EXERCISE BRIEF: Print out each entry without alteration, and keep the pictures out.

[AVAILABLE RECORDS Boundary: Start]

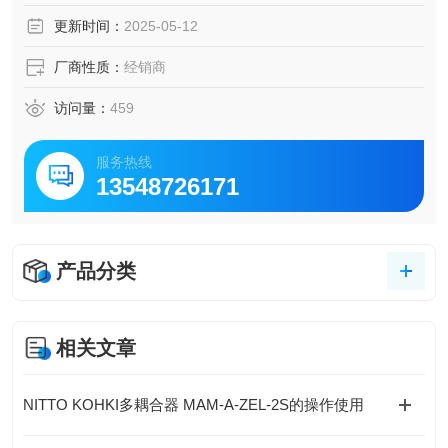
000mg/L ，搭配稀释功能最高可达 40,000mg/L。
更新时间：
2025-05-12
厂商性质：
经销商
访问量：
459
服务热线
13548726171
产品分类
相关文章
NITTO KOHKI多耦合器 MAM-A-ZEL-2S的操作使用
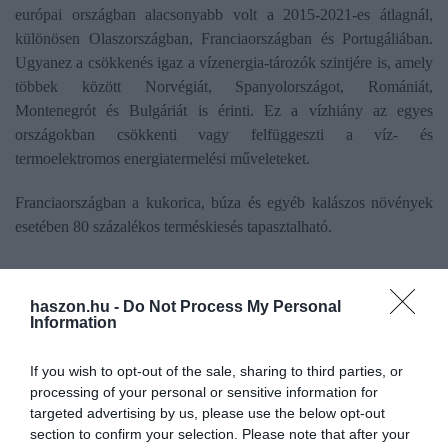
európai országban alacsonyabb volt a 2015-2021-es átlagnál,
különösen Olaszországban, Franciaországban és Portugáliában.
Ugyanez a csökkenés igaz a vízenergia-tározók szintjére is, amely
többek között Norvégiát, Spanyolországot, Romániát,
Montenegrót és Bulgáriát is érinti. Ez a vízhiány az egyes
országokban csökkenti vagy felfüggeszti a víz- és
termoelektromos energiatermelési műveleteket.
Franciaországban a kukorica, búza és egyéb kalászos növények
esetében 80 százalékos terméskiesés tapasztalható.
Magyarországon is hasonlóan kritikus a helyzet,
haszon.hu -
Do Not Process My Personal
már most 650-700 milliárd Ft kárt okozott az
Information
időjárás az agráriumban. A vízhiány és a nagy
If you wish to opt-out of the sale, sharing to third parties, or
hőség miatt szinte minden országban csökkenni
processing of your personal or sensitive information for
fog a terméshozam, az előzetes becslések szerint
targeted advertising by us, please use the below opt-out
közvetlenül 50-150 milliárd euró kárt okozva a
section to confirm your selection. Please note that after your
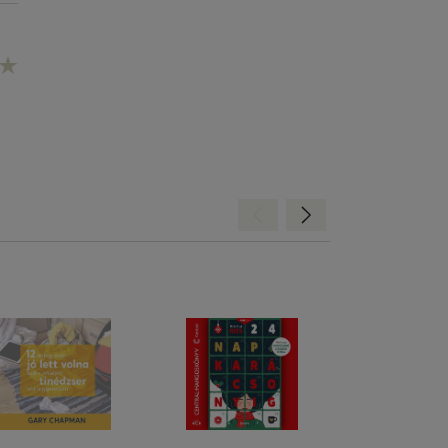
Hátra
Előre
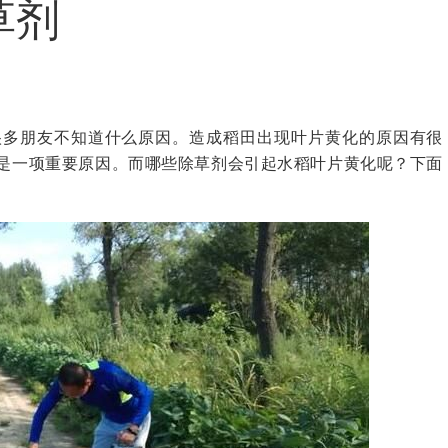
草剂
很多朋友不知道什么原因。造成稻田出现叶片黄化的原因有很
是一项重要原因。而哪些除草剂会引起水稻叶片黄化呢？下面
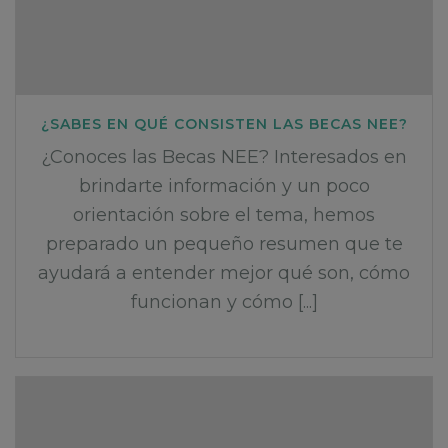
¿SABES EN QUÉ CONSISTEN LAS BECAS NEE?
¿Conoces las Becas NEE? Interesados en
brindarte información y un poco
orientación sobre el tema, hemos
preparado un pequeño resumen que te
ayudará a entender mejor qué son, cómo
funcionan y cómo [...]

[AVAILABLE RECORDS Boundary: End]

TASK OUTPUT:
000mg/L ，搭配稀释功能最高可达 40,000mg/L。
更新时间：
2025-05-12
厂商性质：
经销商
访问量：
459
服务热线
13548726171
产品分类
相关文章
NITTO KOHKI多耦合器 MAM-A-ZEL-2S的操作使用
európai országban alacsonyabb volt a 2015-2021-es átlagnál,
különösen Olaszországban, Franciaországban és Portugáliában.
Ugyanez a csökkenés igaz a vízenergia-tározók szintjére is, amely
többek között Norvégiát, Spanyolországot, Romániát,
Montenegrót és Bulgáriát is érinti. Ez a vízhiány az egyes
országokban csökkenti vagy felfüggeszti a víz- és
termoelektromos energiatermelési műveleteket.
Franciaországban a kukorica, búza és egyéb kalászos növények
esetében 80 százalékos terméskiesés tapasztalható.
Magyarországon is hasonlóan kritikus a helyzet,
haszon.hu -
Do Not Process My Personal
már most 650-700 milliárd Ft kárt okozott az
Information
időjárás az agráriumban. A vízhiány és a nagy
If you wish to opt-out of the sale, sharing to third parties, or
hőség miatt szinte minden országban csökkenni
processing of your personal or sensitive information for
fog a terméshozam, az előzetes becslések szerint
targeted advertising by us, please use the below opt-out
közvetlenül 50-150 milliárd euró kárt okozva a
section to confirm your selection. Please note that after your
Hátra
Előre
草剂
很多朋友不知道什么原因。造成稻田出现叶片黄化的原因有很
是一项重要原因。而哪些除草剂会引起水稻叶片黄化呢？下面
¿SABES EN QUÉ CONSISTEN LAS BECAS NEE?
¿Conoces las Becas NEE? Interesados en
brindarte información y un poco
orientación sobre el tema, hemos
preparado un pequeño resumen que te
ayudará a entender mejor qué son, cómo
funcionan y cómo [...]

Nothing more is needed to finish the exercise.